• Task instructions: Check each line of the data for "assurer", and copy the ones that have it.

[Saved entries]
***

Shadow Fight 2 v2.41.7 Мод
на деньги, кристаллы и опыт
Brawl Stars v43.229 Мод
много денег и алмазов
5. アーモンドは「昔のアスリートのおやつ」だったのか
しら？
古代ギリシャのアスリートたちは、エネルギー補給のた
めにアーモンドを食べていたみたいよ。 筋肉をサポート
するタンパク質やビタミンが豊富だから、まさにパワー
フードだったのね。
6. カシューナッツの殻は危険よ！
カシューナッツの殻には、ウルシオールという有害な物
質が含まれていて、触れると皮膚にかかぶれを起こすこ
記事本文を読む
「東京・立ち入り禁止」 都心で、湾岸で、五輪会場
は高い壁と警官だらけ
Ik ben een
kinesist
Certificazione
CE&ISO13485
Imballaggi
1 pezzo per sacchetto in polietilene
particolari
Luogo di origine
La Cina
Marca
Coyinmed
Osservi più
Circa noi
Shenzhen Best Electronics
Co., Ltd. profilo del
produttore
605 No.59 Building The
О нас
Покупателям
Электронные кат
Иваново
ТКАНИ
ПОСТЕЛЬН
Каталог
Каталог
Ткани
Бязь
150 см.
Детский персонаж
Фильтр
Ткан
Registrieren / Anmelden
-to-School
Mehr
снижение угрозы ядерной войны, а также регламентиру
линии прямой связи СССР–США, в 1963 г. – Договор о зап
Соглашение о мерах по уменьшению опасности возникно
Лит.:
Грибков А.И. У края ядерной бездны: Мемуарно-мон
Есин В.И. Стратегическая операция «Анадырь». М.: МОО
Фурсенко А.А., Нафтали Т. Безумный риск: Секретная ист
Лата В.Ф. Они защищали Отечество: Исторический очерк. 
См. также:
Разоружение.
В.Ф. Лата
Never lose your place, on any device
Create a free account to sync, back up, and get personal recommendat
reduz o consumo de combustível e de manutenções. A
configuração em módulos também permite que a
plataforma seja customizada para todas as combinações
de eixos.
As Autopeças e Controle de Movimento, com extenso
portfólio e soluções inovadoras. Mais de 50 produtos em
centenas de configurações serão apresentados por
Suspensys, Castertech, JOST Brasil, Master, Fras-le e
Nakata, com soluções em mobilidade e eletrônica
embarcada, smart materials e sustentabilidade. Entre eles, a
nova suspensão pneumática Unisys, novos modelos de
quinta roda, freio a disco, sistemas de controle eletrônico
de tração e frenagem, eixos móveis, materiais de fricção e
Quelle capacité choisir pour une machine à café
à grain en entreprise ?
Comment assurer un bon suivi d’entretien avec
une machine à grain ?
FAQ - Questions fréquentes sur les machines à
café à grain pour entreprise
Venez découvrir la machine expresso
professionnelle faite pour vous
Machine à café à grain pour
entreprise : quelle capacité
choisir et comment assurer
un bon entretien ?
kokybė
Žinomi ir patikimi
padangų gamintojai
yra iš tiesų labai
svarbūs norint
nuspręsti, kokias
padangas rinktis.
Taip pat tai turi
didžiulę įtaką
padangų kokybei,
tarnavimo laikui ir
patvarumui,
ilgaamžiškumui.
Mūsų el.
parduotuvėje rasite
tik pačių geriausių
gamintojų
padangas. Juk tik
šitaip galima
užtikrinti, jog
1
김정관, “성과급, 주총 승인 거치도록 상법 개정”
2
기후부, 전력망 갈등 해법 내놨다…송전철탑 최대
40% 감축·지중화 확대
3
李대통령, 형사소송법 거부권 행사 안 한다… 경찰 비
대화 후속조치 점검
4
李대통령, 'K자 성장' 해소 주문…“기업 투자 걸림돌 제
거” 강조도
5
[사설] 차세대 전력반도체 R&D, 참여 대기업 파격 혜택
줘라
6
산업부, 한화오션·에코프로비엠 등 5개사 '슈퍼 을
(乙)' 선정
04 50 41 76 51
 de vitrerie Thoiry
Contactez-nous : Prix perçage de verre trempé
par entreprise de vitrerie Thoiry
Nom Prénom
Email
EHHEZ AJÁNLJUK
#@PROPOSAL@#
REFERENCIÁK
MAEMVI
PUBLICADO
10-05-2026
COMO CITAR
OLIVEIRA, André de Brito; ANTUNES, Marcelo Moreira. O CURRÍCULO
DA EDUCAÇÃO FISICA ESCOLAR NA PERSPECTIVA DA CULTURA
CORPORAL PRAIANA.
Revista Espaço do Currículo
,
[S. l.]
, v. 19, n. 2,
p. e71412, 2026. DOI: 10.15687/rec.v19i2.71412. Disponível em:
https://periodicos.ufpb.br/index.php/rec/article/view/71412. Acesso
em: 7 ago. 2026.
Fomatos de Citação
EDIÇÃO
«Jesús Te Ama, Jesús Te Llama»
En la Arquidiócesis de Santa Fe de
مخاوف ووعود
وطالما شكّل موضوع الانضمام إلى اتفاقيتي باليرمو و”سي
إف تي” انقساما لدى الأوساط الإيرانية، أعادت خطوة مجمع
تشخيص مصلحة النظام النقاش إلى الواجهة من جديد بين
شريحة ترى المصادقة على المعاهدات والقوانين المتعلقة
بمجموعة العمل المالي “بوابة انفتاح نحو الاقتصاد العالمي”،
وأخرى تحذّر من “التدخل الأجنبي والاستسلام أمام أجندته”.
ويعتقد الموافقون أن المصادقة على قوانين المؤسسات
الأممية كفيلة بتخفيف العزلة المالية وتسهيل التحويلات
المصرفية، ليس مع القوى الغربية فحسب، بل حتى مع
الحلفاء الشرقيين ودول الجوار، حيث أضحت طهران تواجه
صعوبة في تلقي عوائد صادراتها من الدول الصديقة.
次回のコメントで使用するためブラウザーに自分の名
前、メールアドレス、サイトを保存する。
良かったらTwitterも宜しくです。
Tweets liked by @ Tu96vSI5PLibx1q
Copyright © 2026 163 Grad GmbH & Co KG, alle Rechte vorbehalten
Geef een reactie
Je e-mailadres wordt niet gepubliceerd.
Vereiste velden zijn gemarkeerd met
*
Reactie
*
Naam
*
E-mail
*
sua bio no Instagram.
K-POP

***

• Completed task:
Comment assurer un bon suivi d’entretien avec
choisir et comment assurer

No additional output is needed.